Do you take the time to promote your show? What have you found to be the most effective?
Jason: I do, and we have a modest marketing budget. I’ve run ads on other shows, and sometimes they drive a ton of traffic and other times they’re totally ignored. You really have to know where your audience is, so that you don’t waste your money. I’ve been learning that. Also, when I get interviewed on large shows, that really helps. Last year, in the same month, I was on Radiolab and the Reason magazine podcast. That was a listenership bonanza.
What advice would you give to a podcaster just starting out?
Jason: Please, don’t just make another interview show. There are literally close to 1 million of them. Before you launch a podcast, think deeply about what you can produce that isn’t already out there, and how you can do it in a way that engages and excites people. I believe that if you’re going to ask for people’s time, you need to invest your time first.

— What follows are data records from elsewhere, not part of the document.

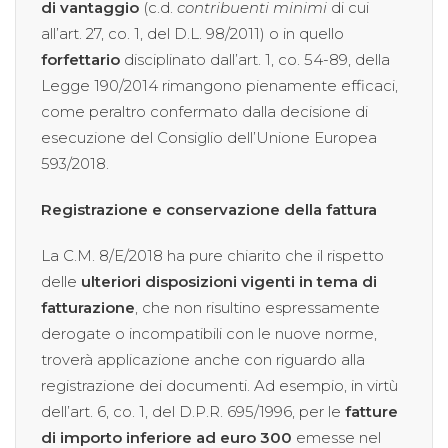
di vantaggio
(c.d.
contribuenti minimi
di cui
all’art. 27, co. 1, del D.L. 98/2011) o in quello
forfettario
disciplinato dall’art. 1, co. 54-89, della
Legge 190/2014 rimangono pienamente efficaci,
come peraltro confermato dalla decisione di
esecuzione del Consiglio dell’Unione Europea
593/2018.
Registrazione e conservazione della fattura
La C.M. 8/E/2018 ha pure chiarito che il rispetto
delle
ulteriori disposizioni vigenti in tema di
fatturazione
, che non risultino espressamente
derogate o incompatibili con le nuove norme,
troverà applicazione anche con riguardo alla
registrazione dei documenti. Ad esempio, in virtù
dell’art. 6, co. 1, del D.P.R. 695/1996, per le
fatture
di importo inferiore ad euro 300
emesse nel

What do you think is the future of podcasting? Increasing walled gardens like what Spotify appears to be doing or do you think the open RSS format will prevail?
Jason: Joe Rogan just signed his exclusivity deal with Spotify, and I say good for him. That’s a ton of money! But also, good for everyone else, because it takes Joe Rogan off the stage. I think that deal is like Howard Stern going to SiriusXM. He made a lot of money, but he also shrunk his audience and cleared the stage for others. I don’t think it’s possible for anyone platform to own podcasting in a meaningful way. The big guys will make their money, and congratulations to them for doing so. But the ecosystem will constantly flourish with new ideas and new energy, as it should.
Give me 3 of your best podcast recommendations.
#1. Everything is Alive. Interviews with inanimate objects. I find the show to be a constant delight, and just a really wonderful mental exercise. They do such a good job of imagining the perspective of a bar of soap or a can of soda. It’s wonderful.
#2. Richard’s Famous Food Podcast. I don’t care about food at all. I actually can’t even taste food—my olfactory nerves are busted. But I love this show because it is so inventive, and the production is so wild and unexpected. It’s a true joy to listen to.
#3. Reply All. It’s constantly insightful, cleverly executed, and also makes me feel like I have some small understanding of what’s happening on the Internet.